The neoliberal academic does more service, more conferences, more of her own development, more publishing so that she can be seen as good human capital, continuously investing in herself so that she is viewed as capital worth developing. The drive to be better capital is the main driver in many academics’ difficulty in saying no and in taking on projects when they are already overwhelmed.

Enter COVID-19. Conferences are canceled. Events on campus are canceled or severely limited. Classes go online. Expectations for what can be accomplished in class have been checked. People are ok with this. I’m not happy conferences or events are canceled. I appreciate the work that people organizing them put into them, and I am genuinely sad that I won’t be able to present talks that I’ve been working on for some time. But I feel unburdened. I literally cannot be good human capital right now. And dammit: it feels good.
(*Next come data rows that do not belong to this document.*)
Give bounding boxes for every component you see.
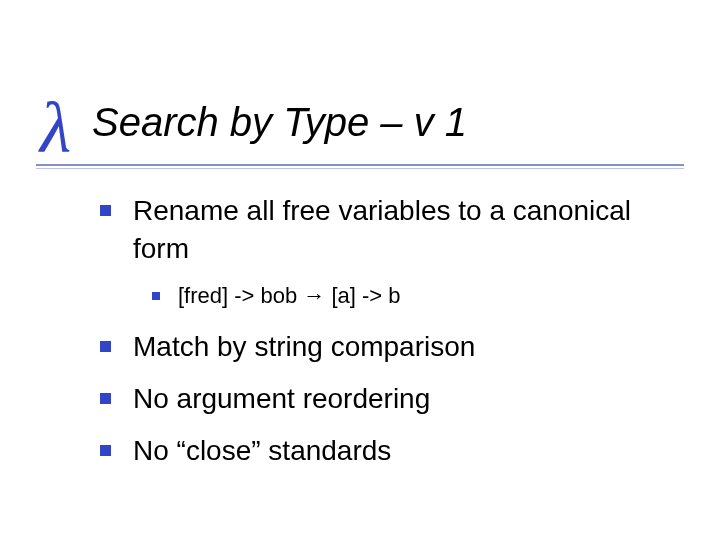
lambda-icon: λ — [40, 92, 71, 164]
square-bullet-icon — [100, 445, 111, 456]
bullet-item: Match by string comparison — [100, 328, 680, 366]
square-bullet-icon — [100, 393, 111, 404]
slide-title: Search by Type – v 1 — [92, 100, 467, 145]
square-bullet-icon — [100, 205, 111, 216]
slide: λ Search by Type – v 1 Rename all free v… — [0, 0, 720, 540]
bullet-item: No argument reordering — [100, 380, 680, 418]
bullet-item: Rename all free variables to a canonical… — [100, 192, 680, 268]
bullet-text: No argument reordering — [133, 380, 430, 418]
bullet-item: No “close” standards — [100, 432, 680, 470]
title-underline-shadow — [36, 168, 684, 169]
square-bullet-icon — [152, 292, 160, 300]
sub-bullet-item: [fred] -> bob → [a] -> b — [152, 282, 680, 311]
sub-bullet-text: [fred] -> bob → [a] -> b — [178, 282, 401, 311]
bullet-text: Match by string comparison — [133, 328, 475, 366]
square-bullet-icon — [100, 341, 111, 352]
bullet-text: No “close” standards — [133, 432, 391, 470]
title-underline — [36, 164, 684, 166]
sub-bullet-list: [fred] -> bob → [a] -> b — [152, 282, 680, 311]
bullet-text: Rename all free variables to a canonical… — [133, 192, 680, 268]
slide-body: Rename all free variables to a canonical… — [100, 192, 680, 484]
This feeling of freedom and relief has me wondering what it might look like to resist the drive to invest in oneself as a good neoliberal subject when (if) things return to normal. I’m not saying you shouldn’t write things or do the important work you care about. But what if you only did work because you cared about it and not because it made you a better subject? What if you stopped doing work you didn’t care about? What if you didn’t just go to conferences to show up as good human capital? What if we tanked the human capital market of ourselves for our own happiness? That might feel good too.